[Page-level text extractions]

◆ ◆ ◆ ◆ ◆

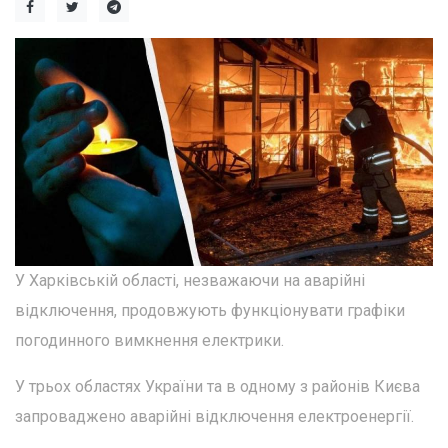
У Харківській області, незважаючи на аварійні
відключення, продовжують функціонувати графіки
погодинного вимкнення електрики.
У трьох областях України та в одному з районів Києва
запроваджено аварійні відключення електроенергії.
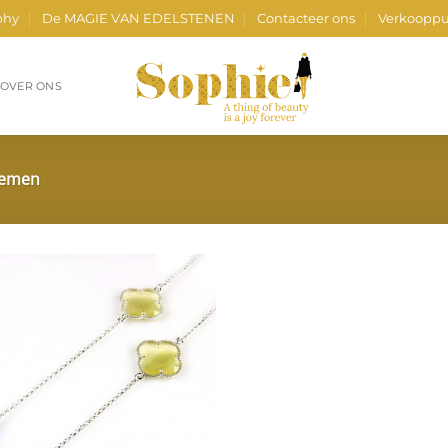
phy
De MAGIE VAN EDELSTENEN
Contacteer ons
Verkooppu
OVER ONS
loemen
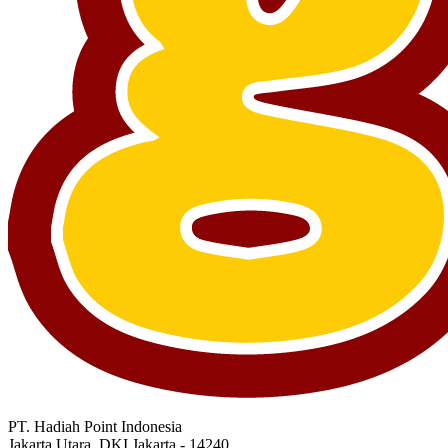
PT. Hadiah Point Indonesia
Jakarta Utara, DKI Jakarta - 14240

◆ ◆ ◆ ◆ ◆

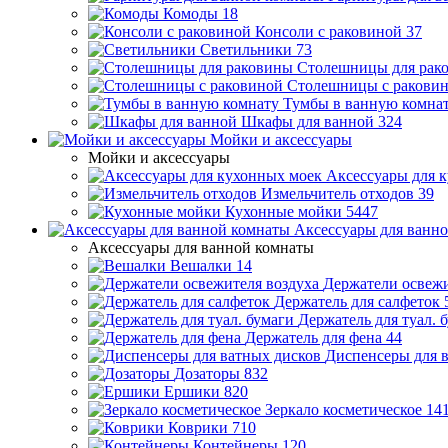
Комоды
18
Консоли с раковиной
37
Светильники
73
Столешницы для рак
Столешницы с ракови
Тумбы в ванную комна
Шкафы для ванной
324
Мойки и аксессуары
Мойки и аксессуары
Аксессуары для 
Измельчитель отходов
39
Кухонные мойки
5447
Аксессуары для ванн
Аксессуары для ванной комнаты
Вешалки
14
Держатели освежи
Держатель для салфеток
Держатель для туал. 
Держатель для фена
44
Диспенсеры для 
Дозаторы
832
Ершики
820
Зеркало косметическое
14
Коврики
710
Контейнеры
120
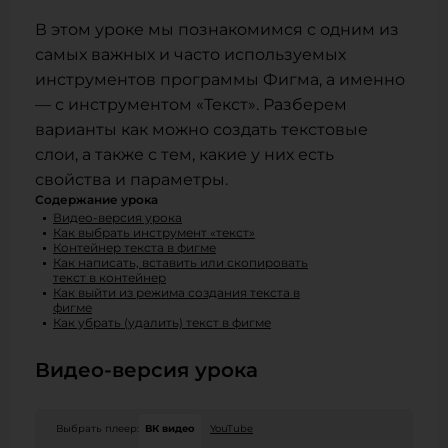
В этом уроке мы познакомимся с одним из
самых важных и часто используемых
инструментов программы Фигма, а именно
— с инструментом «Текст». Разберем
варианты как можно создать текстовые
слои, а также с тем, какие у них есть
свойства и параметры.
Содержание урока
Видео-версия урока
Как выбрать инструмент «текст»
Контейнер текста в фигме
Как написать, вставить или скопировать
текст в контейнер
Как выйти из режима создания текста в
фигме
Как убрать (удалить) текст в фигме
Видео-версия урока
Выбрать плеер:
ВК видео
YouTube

◆ ◆ ◆ ◆ ◆

◆ What to work on ◆
Using the records above, gather all lines where the string "відключення" is present.

◆ Result ◆
відключення, продовжують функціонувати графіки
запроваджено аварійні відключення електроенергії.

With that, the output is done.